*** Block opens ***

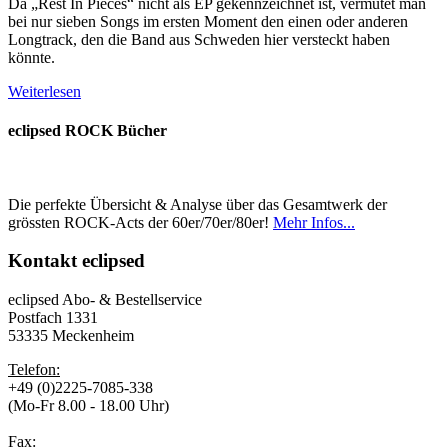
Da „Rest In Pieces“ nicht als EP gekennzeichnet ist, vermutet man
bei nur sieben Songs im ersten Moment den einen oder anderen
Longtrack, den die Band aus Schweden hier versteckt haben
könnte.
Weiterlesen
eclipsed ROCK Bücher
Die perfekte Übersicht & Analyse über das Gesamtwerk der
grössten ROCK-Acts der 60er/70er/80er!
Mehr Infos...
Kontakt
eclipsed
eclipsed Abo- & Bestellservice
Postfach 1331
53335 Meckenheim
Telefon:
+49 (0)2225-7085-338
(Mo-Fr 8.00 - 18.00 Uhr)
Fax:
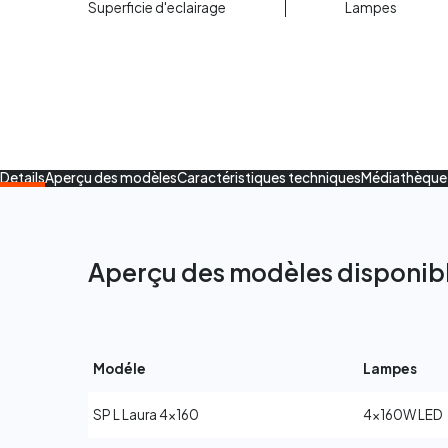
Superficie d'eclairage
Lampes
Details
Aperçu des modèles
Caractéristiques techniques
Médiathèque
Aperçu des modèles disponib
Modéle
Lampes
SP L Laura 4x160
4x160W LED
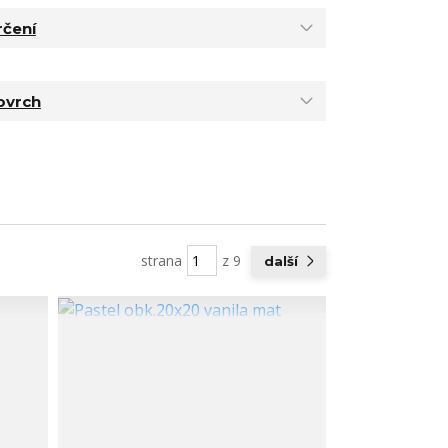
rčení
ovrch
strana
z 9
další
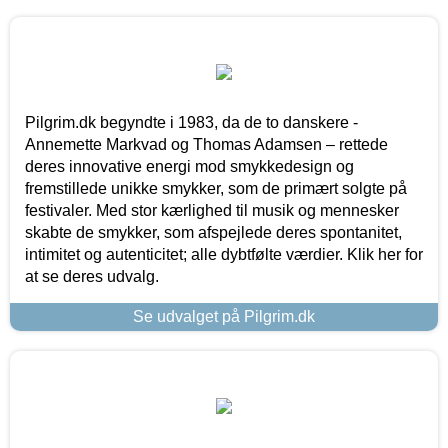
Pilgrim.dk begyndte i 1983, da de to danskere -
Annemette Markvad og Thomas Adamsen – rettede
deres innovative energi mod smykkedesign og
fremstillede unikke smykker, som de primært solgte på
festivaler. Med stor kærlighed til musik og mennesker
skabte de smykker, som afspejlede deres spontanitet,
intimitet og autenticitet; alle dybtfølte værdier. Klik her for
at se deres udvalg.
Se udvalget på Pilgrim.dk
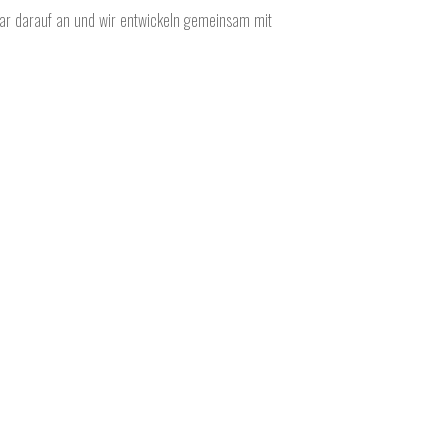
ular darauf an und wir entwickeln gemeinsam mit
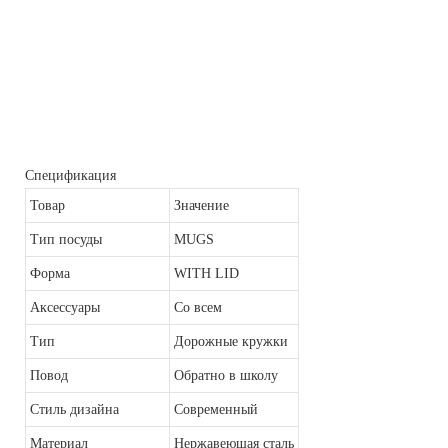
Спецификация
Товар
Значение
Тип посуды
MUGS
Форма
WITH LID
Аксессуары
Со всем
Тип
Дорожные кружки
Повод
Обратно в школу
Стиль дизайна
Современный
Материал
Нержавеющая сталь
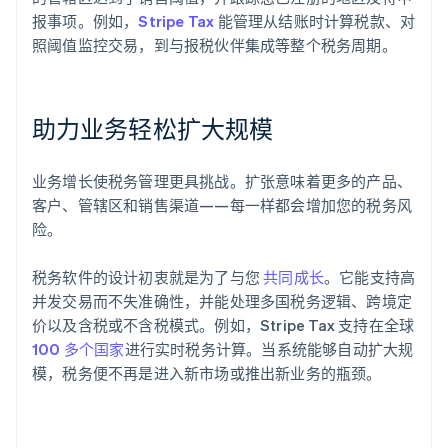
报事项。例如，
Stripe Tax
能管理从结账时计算税款、对
照阈值监控交易，到与报税伙伴集成等整个税务周期。
助力业务轻松扩大规模
业务增长使税务管理更具挑战。扩张意味着更多的产品、
客户、管辖区和销售渠道——每一样都会增加您的税务风
险。
税务软件的设计初衷就是为了与您
共同成长
。它能支持高
并发交易而不失准确性，并能处理多国税务逻辑、跨境定
价以及含税或不含税模式。例如，Stripe Tax 支持在全球
100 多个国家
进行实时税务计算。当系统能够自动扩大规
模，税务便不再是进入新市场或推出新业务的瓶颈。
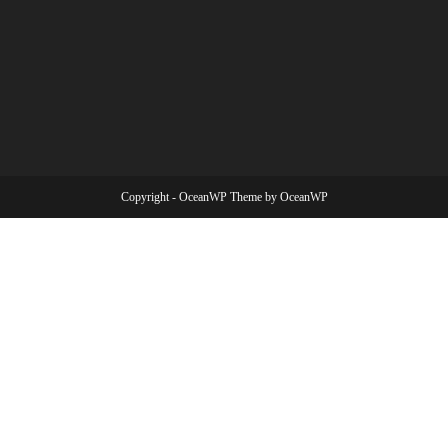
Copyright - OceanWP Theme by OceanWP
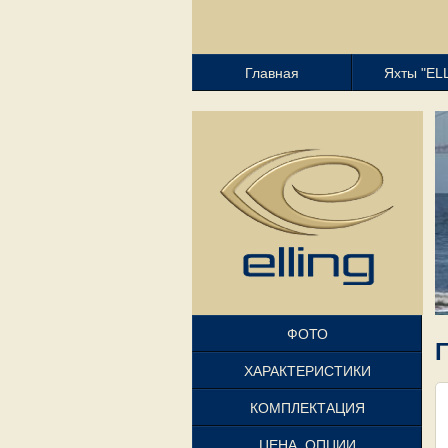
Перейти к основному содержанию
Главная
Яхты "EL
ФОТО
Г
ХАРАКТЕРИСТИКИ
КОМПЛЕКТАЦИЯ
ЦЕНА, ОПЦИИ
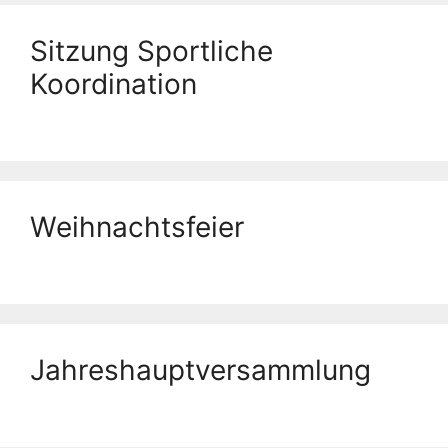
Sitzung Sportliche
Koordination
Weihnachtsfeier
Jahreshauptversammlung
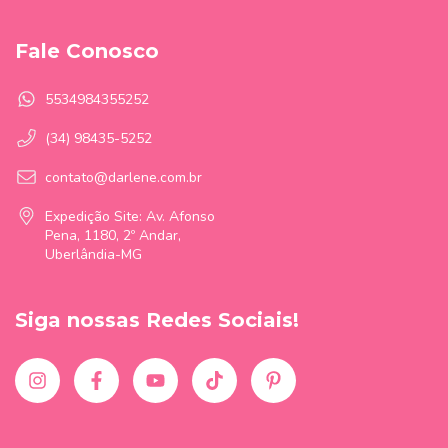
Fale Conosco
5534984355252
(34) 98435-5252
contato@darlene.com.br
Expedição Site: Av. Afonso
Pena, 1180, 2º Andar,
Uberlândia-MG
Siga nossas Redes Sociais!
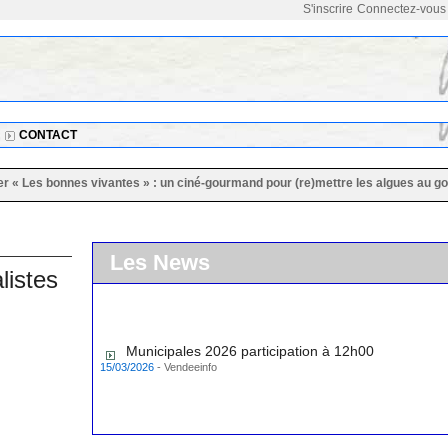
S'inscrire
Connectez-vous
CONTACT
bonnes vivantes » : un ciné-gourmand pour (re)mettre les algues au goût du jou
Les News
listes
Municipales 2026 participation à 12h00
15/03/2026
-
Vendeeinfo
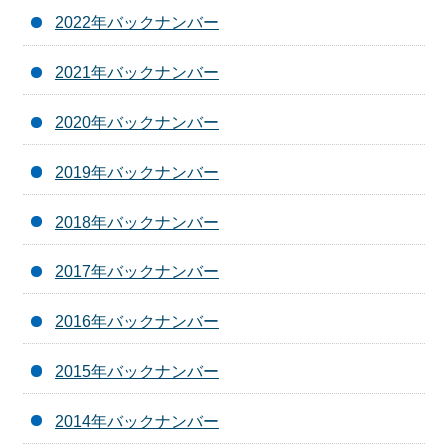
2022年バックナンバー
2021年バックナンバー
2020年バックナンバー
2019年バックナンバー
2018年バックナンバー
2017年バックナンバー
2016年バックナンバー
2015年バックナンバー
2014年バックナンバー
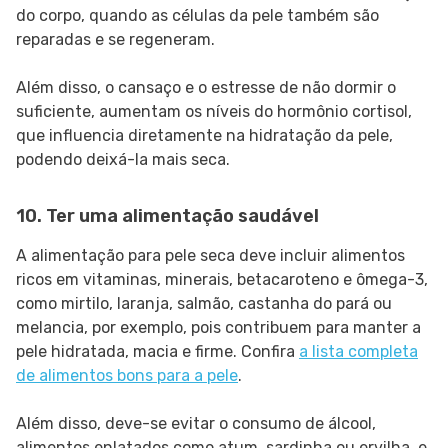
do corpo, quando as células da pele também são
reparadas e se regeneram.
Além disso, o cansaço e o estresse de não dormir o
suficiente, aumentam os níveis do hormônio cortisol,
que influencia diretamente na hidratação da pele,
podendo deixá-la mais seca.
10. Ter uma alimentação saudável
A alimentação para pele seca deve incluir alimentos
ricos em vitaminas, minerais, betacaroteno e ômega-3,
como mirtilo, laranja, salmão, castanha do pará ou
melancia, por exemplo, pois contribuem para manter a
pele hidratada, macia e firme. Confira
a lista completa
de alimentos bons para a pele
.
Além disso, deve-se evitar o consumo de álcool,
alimentos enlatados como atum, sardinha ou ervilha, e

*** Block closes ***

What is needed: Look through the records for the string "disso". Copy every line that has it.

Solution to this exercise:
Além disso, o cansaço e o estresse de não dormir o
Além disso, deve-se evitar o consumo de álcool,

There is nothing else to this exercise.